--- Task brief ---
Your answer should be the lines below from the one with "défendue par les" to the one with "Débattre avec modération", both included, given again exactly and with nothing added.
______
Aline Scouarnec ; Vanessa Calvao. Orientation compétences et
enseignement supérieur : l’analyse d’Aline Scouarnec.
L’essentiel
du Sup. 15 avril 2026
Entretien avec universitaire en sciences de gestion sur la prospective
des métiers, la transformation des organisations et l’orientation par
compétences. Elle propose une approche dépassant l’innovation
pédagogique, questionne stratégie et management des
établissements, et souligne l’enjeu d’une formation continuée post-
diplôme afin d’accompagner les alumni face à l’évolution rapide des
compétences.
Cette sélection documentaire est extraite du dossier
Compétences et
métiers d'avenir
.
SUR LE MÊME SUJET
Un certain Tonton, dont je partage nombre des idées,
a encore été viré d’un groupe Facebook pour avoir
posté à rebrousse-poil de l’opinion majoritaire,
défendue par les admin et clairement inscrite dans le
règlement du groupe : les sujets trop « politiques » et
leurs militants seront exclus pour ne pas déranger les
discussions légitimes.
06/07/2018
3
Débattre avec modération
______
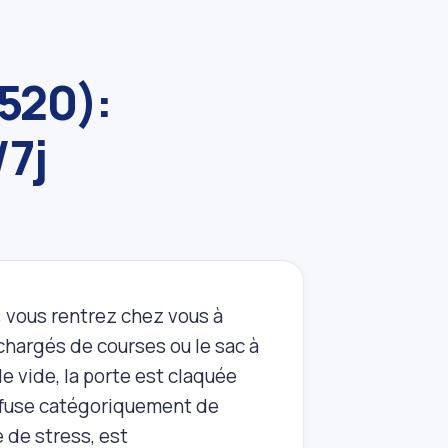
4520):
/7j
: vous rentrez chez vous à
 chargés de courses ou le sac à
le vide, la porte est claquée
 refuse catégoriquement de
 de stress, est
______
--- Written reply ---
défendue par les admin et clairement inscrite dans le
règlement du groupe : les sujets trop « politiques » et
leurs militants seront exclus pour ne pas déranger les
discussions légitimes.
06/07/2018
3
Débattre avec modération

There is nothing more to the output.